Since this topic seems to generate some feedback, I would like to see how far the truth is in this hypothesis. Okay, so you have a guitar... all right, maybe two... or perhaps three, counting the one that your brother handed down... now what?

Unless your collection consists of brands like Gibson, Fender or Rickenbecker, chances are, most of your guitars will sound somewhat similar. It is conventional wisdom that Gibson Les Pauls and PRS guitars are in the same tone category. As are Fender and other brands with similar strat designs. I feel that it's a waste to have redundant guitars so as to make all of my axes equally important, here's what I did.

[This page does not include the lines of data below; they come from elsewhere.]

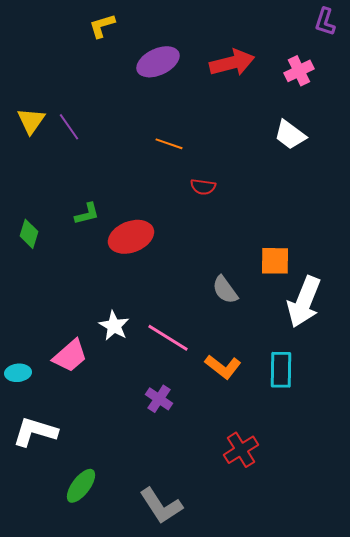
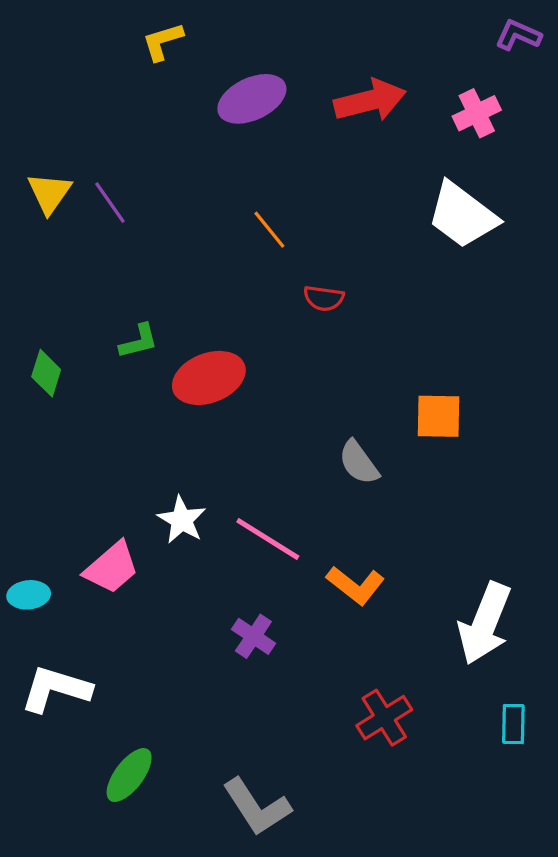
purple L-shape: (325, 22) -> (518, 35), turned 96
white trapezoid: (290, 135) -> (462, 215), size x1.4
orange line: (169, 144) -> (269, 230), turned 32
white arrow: (304, 302) -> (485, 624), moved
cyan rectangle: (281, 370) -> (513, 724), moved, size x0.7

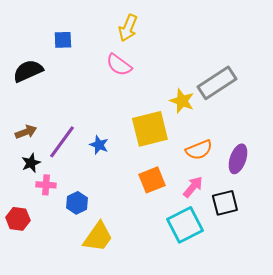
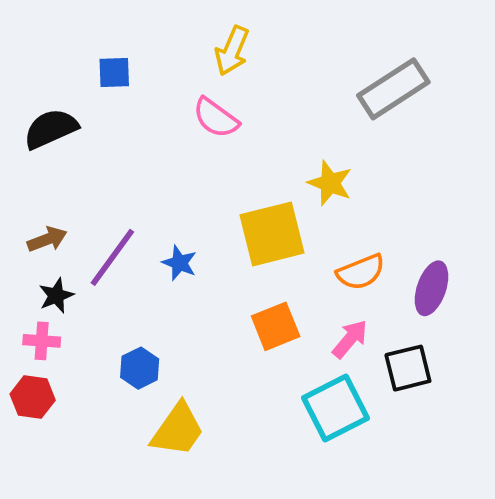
gray rectangle: (217, 83) -> (393, 89), moved
pink cross: (46, 185) -> (42, 341), moved

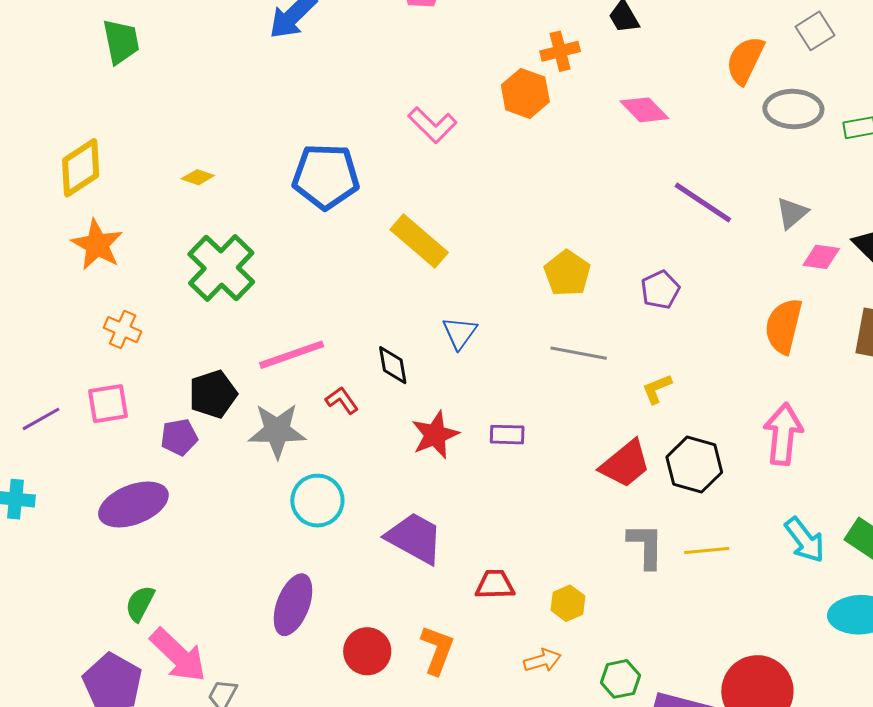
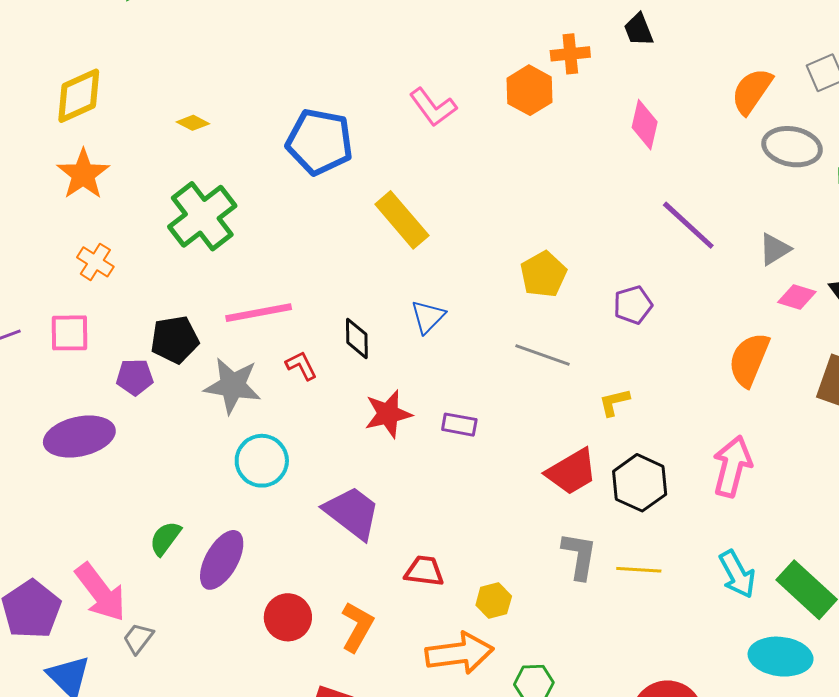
pink diamond: (644, 110) -> (645, 125), turned 48
green semicircle: (140, 603) -> (165, 538), moved
orange arrow: (542, 660) -> (460, 653), size x1.8

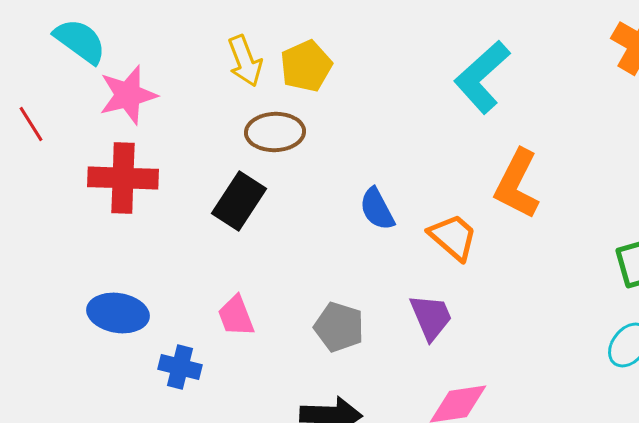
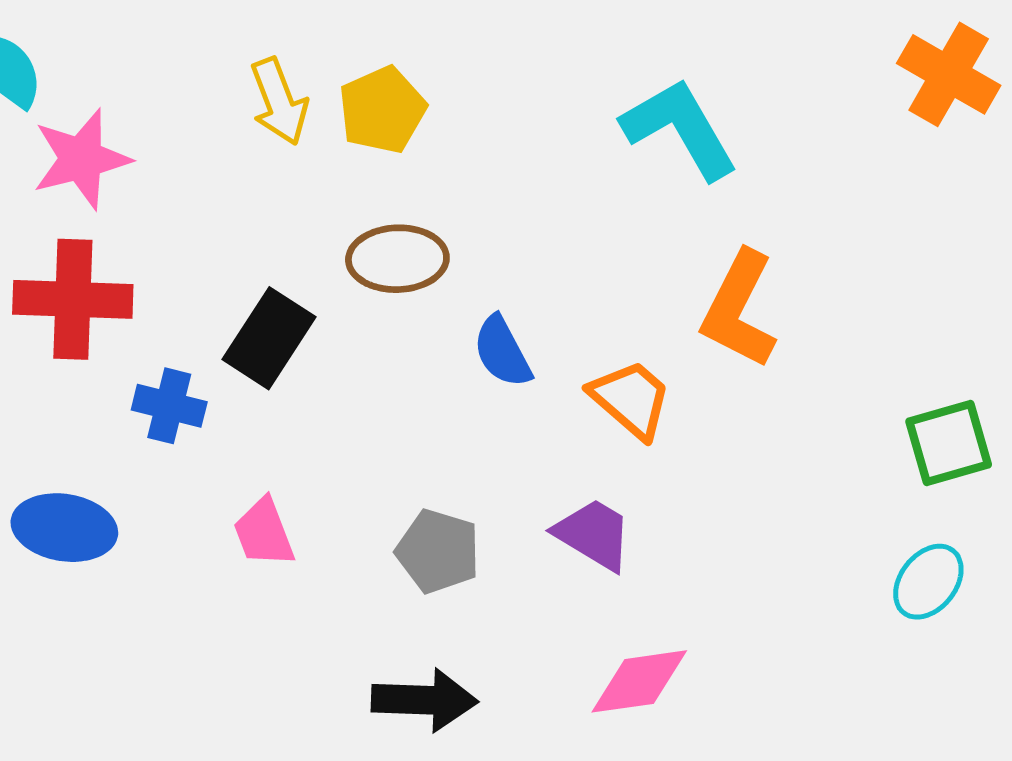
cyan L-shape: (482, 77) -> (680, 129), turned 102
brown ellipse: (275, 132) -> (397, 259), moved
purple trapezoid: (431, 317) -> (594, 534), turned -36
blue cross: (180, 367) -> (169, 406), moved

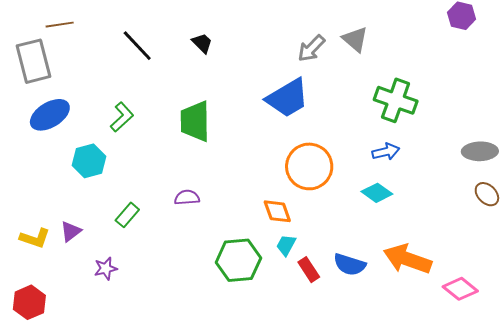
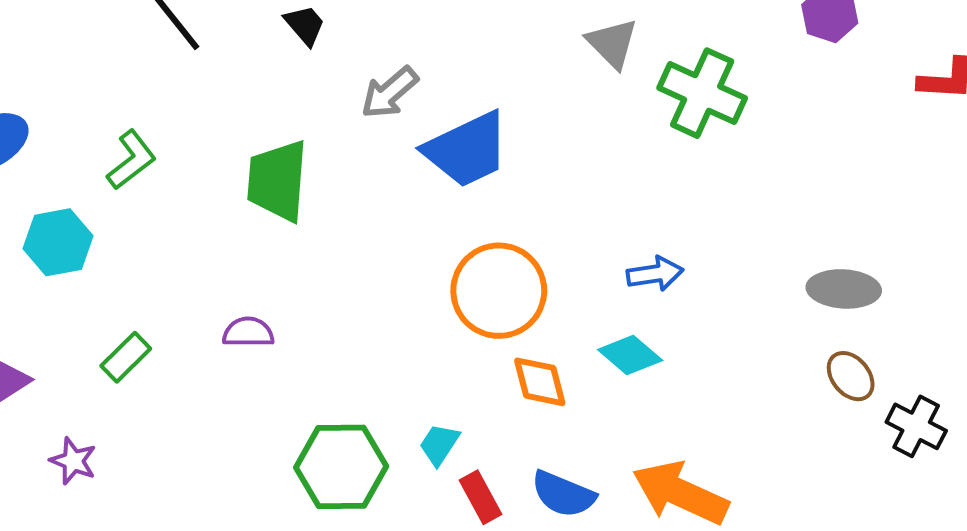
gray arrow: (311, 48) -> (390, 93), moved
green cross: (396, 100) -> (702, 93), moved
orange diamond: (277, 211) -> (540, 382), moved
purple star: (106, 268) -> (73, 461), turned 30

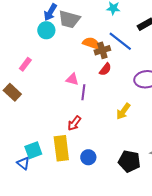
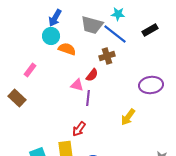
gray trapezoid: (69, 19) -> (92, 25), moved
blue line: (120, 41) -> (115, 34), moved
orange semicircle: (91, 43) -> (67, 49), moved
red semicircle: (105, 69) -> (92, 75), moved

L-R: Yamaha YG512, Fender Strat Standard, Ibanez RG350DX, Washburn KC-40V, ESP M-107

The Yamaha was recently converted into a baritone guitar (tuned to B-E-A-D-F#-B). Since it is a long-scale guitar, I have not detected any noticable problems with the intonation so far. Note that the second string is tuned to F# and not G, this means, you can use standard fingering.

The Fender is tuned to standard 440 with a hybrid gauge (0.95-0.42). Generally used for clean tones and basic crunch riffs.

The Ibanez is also tuned to standard 440 but strung with mediums (0.10-0.45), used for leads and heavy crunch riffs.

The Washburn is strung with mediums but tuned to E flat. This particular axe is a cross between the Fender and Ibanez. It is possible for me to get both types of sound due to the coil-splitter on the tone pot. Having the E flat tuning shaves off retuning time when I'm in the mood for Gn'R and Simple Plan.

The ESP is a seven-string (tuned B-E-A-D-G-B-E). Coupled with the Yamaha, it makes a great combination whenever someone comes along to jam Nu-Metal.

It's great to have several guitars on the rack and unless you are a staunch believer in monogomy (guitar-wise), be fair to your other babies by giving them specific roles... and only then, the 'switching guitars between songs' is justified. Heh heh.